*YOUR TASK:* An exact reproduction of the lines below, from the first through the one with "be good there.", is the whole answer; pictures have no place in it.

(Page-level text extractions)
⟨
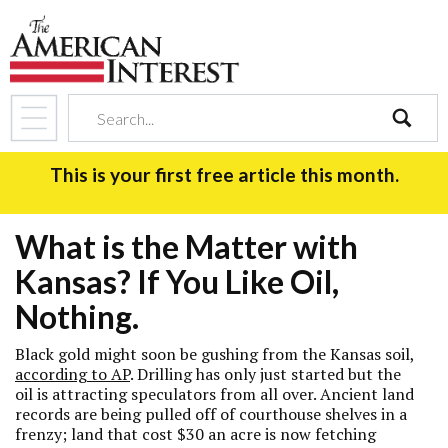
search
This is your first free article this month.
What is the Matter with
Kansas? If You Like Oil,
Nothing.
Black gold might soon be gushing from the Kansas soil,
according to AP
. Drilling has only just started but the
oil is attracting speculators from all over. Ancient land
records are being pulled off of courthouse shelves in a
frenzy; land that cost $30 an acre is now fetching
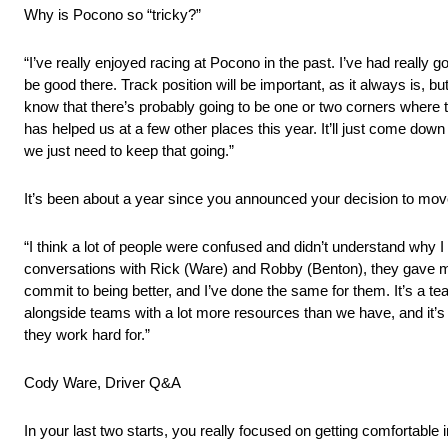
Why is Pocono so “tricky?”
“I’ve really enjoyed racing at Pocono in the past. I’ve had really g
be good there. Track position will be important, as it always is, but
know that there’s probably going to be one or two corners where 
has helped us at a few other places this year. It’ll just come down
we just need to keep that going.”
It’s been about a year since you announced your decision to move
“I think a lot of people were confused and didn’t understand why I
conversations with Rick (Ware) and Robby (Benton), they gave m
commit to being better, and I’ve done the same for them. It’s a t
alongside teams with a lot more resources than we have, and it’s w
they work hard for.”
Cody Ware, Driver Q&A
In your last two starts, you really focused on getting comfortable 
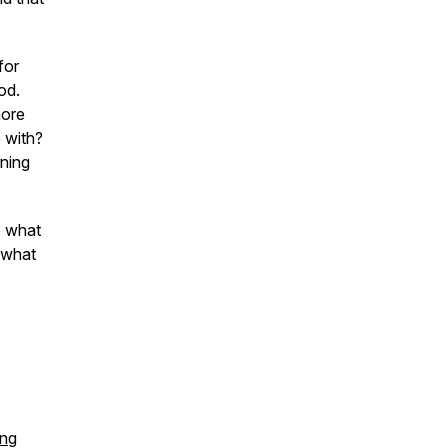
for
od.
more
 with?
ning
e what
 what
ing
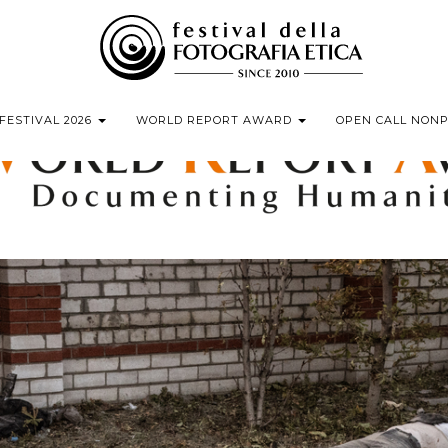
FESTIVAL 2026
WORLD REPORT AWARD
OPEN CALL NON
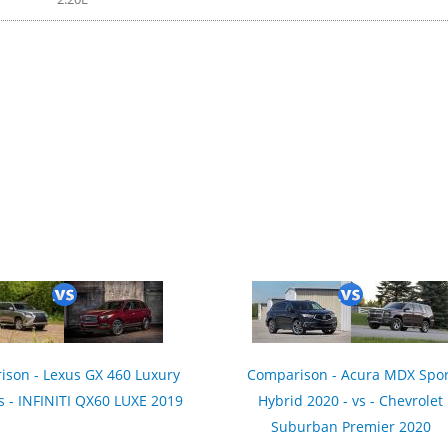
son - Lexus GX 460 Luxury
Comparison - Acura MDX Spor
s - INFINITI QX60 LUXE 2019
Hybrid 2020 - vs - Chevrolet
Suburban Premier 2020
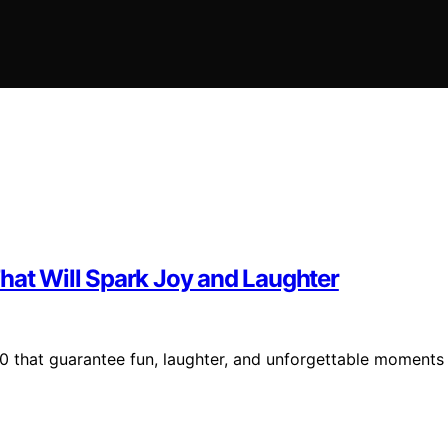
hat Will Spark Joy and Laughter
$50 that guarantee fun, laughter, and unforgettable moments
⟩
*PROBLEM SOLUTION:*
search
This is your first free article this month.
What is the Matter with
Kansas? If You Like Oil,
Nothing.
Black gold might soon be gushing from the Kansas soil,
according to AP
. Drilling has only just started but the
oil is attracting speculators from all over. Ancient land
records are being pulled off of courthouse shelves in a
frenzy; land that cost $30 an acre is now fetching
Why is Pocono so “tricky?”
“I’ve really enjoyed racing at Pocono in the past. I’ve had really g
be good there. Track position will be important, as it always is, but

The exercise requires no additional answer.